§ **The task**: The required result is a line count: how many lines in this data hold the word "Warnblinkanlagen". Give only that.

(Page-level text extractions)

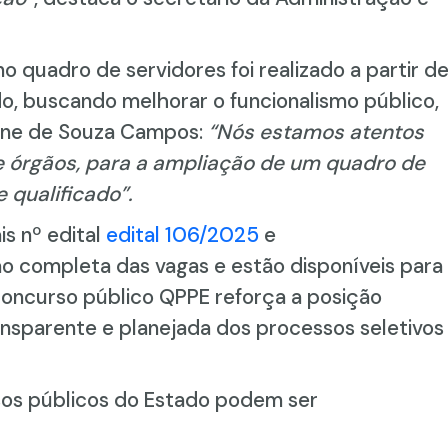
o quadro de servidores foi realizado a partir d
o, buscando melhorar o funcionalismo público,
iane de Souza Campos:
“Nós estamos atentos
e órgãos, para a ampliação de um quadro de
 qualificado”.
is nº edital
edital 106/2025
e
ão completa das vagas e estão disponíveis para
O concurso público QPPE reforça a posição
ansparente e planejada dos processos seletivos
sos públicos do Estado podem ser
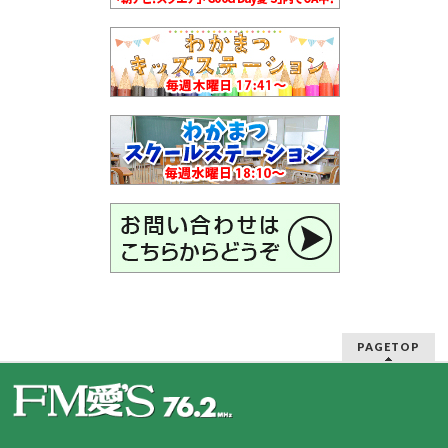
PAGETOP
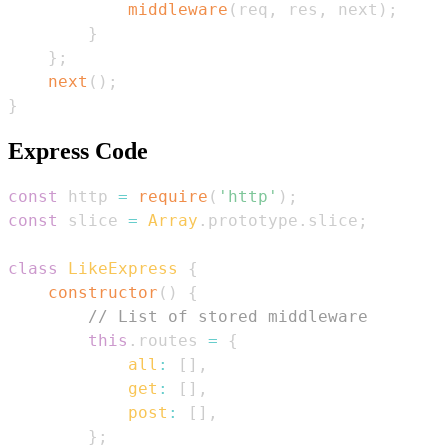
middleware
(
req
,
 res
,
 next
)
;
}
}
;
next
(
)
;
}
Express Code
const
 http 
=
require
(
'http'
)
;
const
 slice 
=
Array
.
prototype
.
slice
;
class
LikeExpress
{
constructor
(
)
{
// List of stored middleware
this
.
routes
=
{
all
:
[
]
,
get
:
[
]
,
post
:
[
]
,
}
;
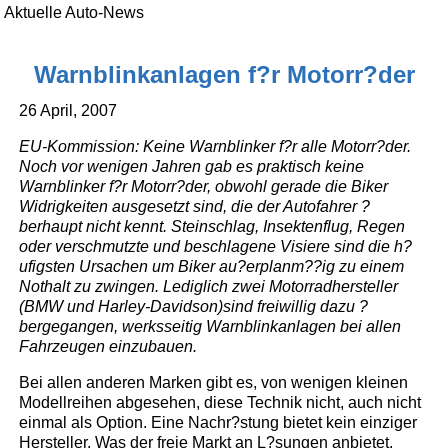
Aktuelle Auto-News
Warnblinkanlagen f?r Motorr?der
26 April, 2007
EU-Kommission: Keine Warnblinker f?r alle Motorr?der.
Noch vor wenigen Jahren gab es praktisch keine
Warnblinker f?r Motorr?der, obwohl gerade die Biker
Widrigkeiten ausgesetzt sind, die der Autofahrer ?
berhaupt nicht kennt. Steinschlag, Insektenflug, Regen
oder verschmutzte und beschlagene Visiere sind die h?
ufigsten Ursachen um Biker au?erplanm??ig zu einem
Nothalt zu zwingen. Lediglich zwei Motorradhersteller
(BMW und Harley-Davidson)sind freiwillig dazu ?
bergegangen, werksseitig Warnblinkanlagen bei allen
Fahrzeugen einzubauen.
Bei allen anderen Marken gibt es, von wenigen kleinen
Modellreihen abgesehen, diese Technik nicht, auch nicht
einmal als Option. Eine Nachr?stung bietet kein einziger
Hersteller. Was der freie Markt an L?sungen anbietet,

§ **Written response**: 2